"Move over, Butch and Sundance, it's not that I love you both less, just that I've come to love Pancho and Tom more... a high-stepping, swashbuckling romance inspired by the unassailable historical fact that in his greenhorn youth, before he became a movie-star cowboy, Tom Mix rode in the company of the peasant revolutionary Pancho Villa ... Who among us has not wished he'd grown up as romantically as Mix does here?" -- New York Times Book Review
"With Tom Mix and Pancho Villa, Clifford Irving takes his place among the giants of contemporary literature, dazzling us all with this robust, rousing, riproaring work of art." -- Ernest Lehman
"Fabulous, big, rawboned wild-blooded adventure tale that gives the sights and sounds and smells of a turn-of-the-century world real enough to touch. Clifford Irving has written a novel to make any writer proud and many readers grateful." -- Los Angeles Herald Examiner
"Intelligently conceived, rapidly paced, attitudinally wry, earthy - a well-written, cannily contemporary tale about the past." -- Dallas Times Herald
It's 1913, and Tom Mix, young cowboy and future movie star, rides south of the border to fight at the side of the charismatic Pancho Villa, Mexican revolutionary leader, already a legend.
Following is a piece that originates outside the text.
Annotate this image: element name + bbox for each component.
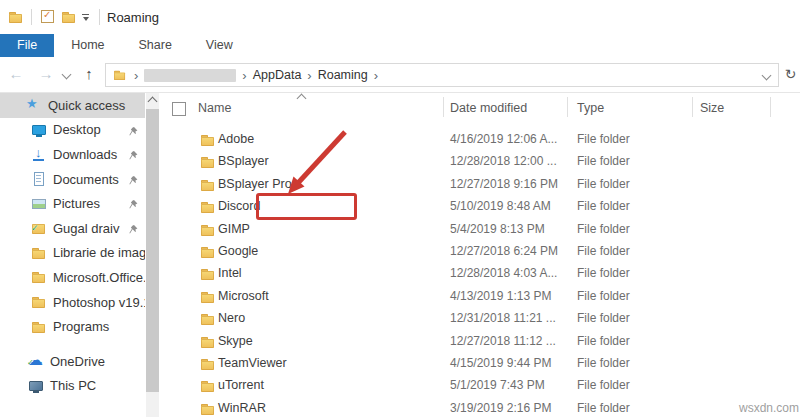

In the violent beauty of war-torn Mexico a partnership is formed, and an epic is born.
Caught up in this sumptuous panoramic novel are some of the most dynamic characters ever to come to life on a page: Hannah, Tom's voluptuous Jewish fiancée; Rosa, the beautiful Indian child widow who loves Tom; Elisa, the sophisticated German rancher who becomes his mistress; Rudolfo Fierro, "the butcher," who lives to kill his enemies and vows to end Tom's life; Lieutenant George S. Patton, Jr., who ceaselessly hunts both Villa and Fierro; and above all, the tempestuous Pancho Villa, a man of ungovernable emotions, a hero and, at the same time, a villain larger than life.
This is a story of romance and friendship, loyalty and revenge, politics and gold - an adventure that Publishers Weekly called "grand entertainment, full of wit, charm, and zest." The Los Angeles Times wrote that "Irving spins a fantasy worthy of Mark Twain," and the Houston Chronicle said, "Irving's wonderful big new book is a rollicking, ribald tale." The Chicago Tribune concluded that "[Tom Mix's] exploits - on the battlefield, behind the lines, in bed - are told with riveting skill."